- What is expected
Below are the entries. Print only the lines starting at the one with "We guarantee every" and ending at the one with "The Hollywood Smile", exactly, with no pictures.

- Dataset records

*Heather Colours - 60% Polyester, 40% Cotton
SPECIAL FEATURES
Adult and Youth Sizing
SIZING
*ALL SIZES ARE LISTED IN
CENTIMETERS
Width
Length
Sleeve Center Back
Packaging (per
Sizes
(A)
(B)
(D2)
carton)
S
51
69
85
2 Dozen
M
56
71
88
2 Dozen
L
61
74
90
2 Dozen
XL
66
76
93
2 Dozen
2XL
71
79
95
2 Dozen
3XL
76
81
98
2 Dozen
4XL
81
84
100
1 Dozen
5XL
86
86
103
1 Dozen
--
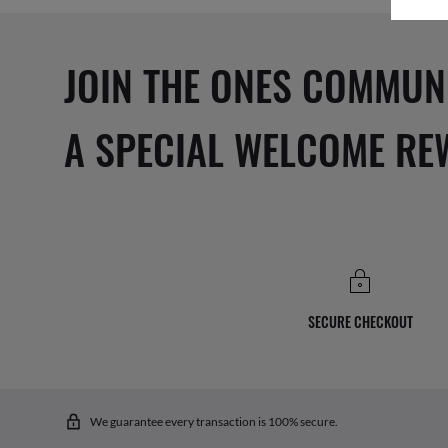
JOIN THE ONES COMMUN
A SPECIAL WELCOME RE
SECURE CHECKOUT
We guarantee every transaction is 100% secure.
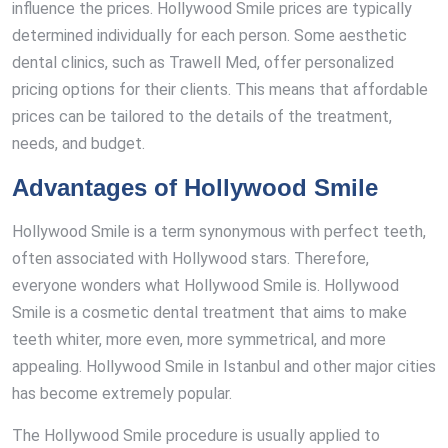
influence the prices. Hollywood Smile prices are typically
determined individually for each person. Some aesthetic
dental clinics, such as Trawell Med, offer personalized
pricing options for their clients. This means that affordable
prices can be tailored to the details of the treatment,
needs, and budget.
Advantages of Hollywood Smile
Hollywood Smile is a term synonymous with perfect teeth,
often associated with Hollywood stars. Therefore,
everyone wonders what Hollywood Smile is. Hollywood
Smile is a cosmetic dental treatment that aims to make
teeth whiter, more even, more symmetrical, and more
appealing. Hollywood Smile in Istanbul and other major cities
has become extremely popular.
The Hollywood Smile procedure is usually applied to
...
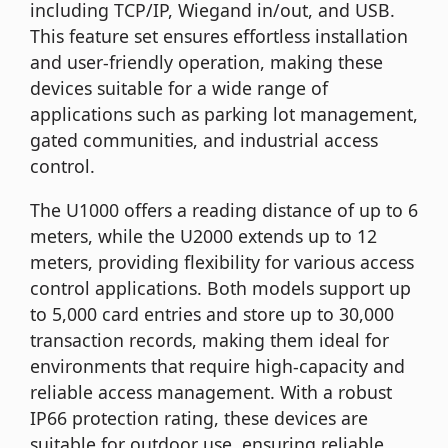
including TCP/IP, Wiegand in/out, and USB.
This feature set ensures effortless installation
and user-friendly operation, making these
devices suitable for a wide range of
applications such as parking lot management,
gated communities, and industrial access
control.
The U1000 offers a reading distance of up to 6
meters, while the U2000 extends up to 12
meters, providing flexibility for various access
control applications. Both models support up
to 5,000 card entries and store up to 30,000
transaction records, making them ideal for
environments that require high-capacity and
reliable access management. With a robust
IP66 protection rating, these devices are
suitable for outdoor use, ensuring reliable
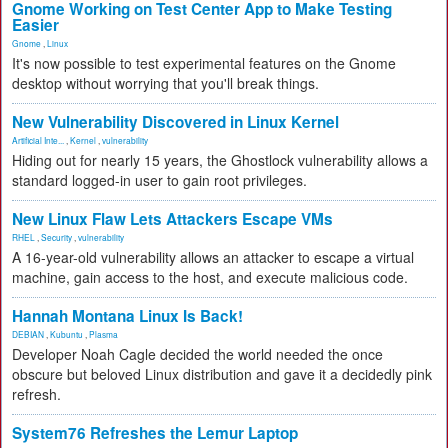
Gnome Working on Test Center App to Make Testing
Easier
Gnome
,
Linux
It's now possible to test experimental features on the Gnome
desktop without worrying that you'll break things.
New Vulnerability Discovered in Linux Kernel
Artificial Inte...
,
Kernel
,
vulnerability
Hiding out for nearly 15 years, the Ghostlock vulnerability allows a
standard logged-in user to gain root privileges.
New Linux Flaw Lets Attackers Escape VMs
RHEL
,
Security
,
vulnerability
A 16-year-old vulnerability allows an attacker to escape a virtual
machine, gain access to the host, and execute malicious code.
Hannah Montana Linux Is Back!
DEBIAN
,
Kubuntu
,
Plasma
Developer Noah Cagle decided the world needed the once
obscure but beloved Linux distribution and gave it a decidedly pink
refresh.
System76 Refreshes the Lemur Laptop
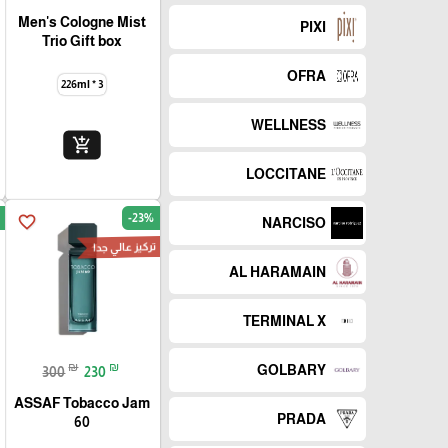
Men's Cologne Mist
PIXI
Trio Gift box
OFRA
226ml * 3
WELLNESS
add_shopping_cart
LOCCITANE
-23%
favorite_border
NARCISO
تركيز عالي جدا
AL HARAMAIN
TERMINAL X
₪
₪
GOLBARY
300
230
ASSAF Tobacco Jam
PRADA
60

- Written reply
We guarantee every transaction is 100% secure.
influence the prices. Hollywood Smile prices are typically
determined individually for each person. Some aesthetic
dental clinics, such as Trawell Med, offer personalized
pricing options for their clients. This means that affordable
prices can be tailored to the details of the treatment,
needs, and budget.
Advantages of Hollywood Smile
Hollywood Smile is a term synonymous with perfect teeth,
often associated with Hollywood stars. Therefore,
everyone wonders what Hollywood Smile is. Hollywood
Smile is a cosmetic dental treatment that aims to make
teeth whiter, more even, more symmetrical, and more
appealing. Hollywood Smile in Istanbul and other major cities
has become extremely popular.
The Hollywood Smile procedure is usually applied to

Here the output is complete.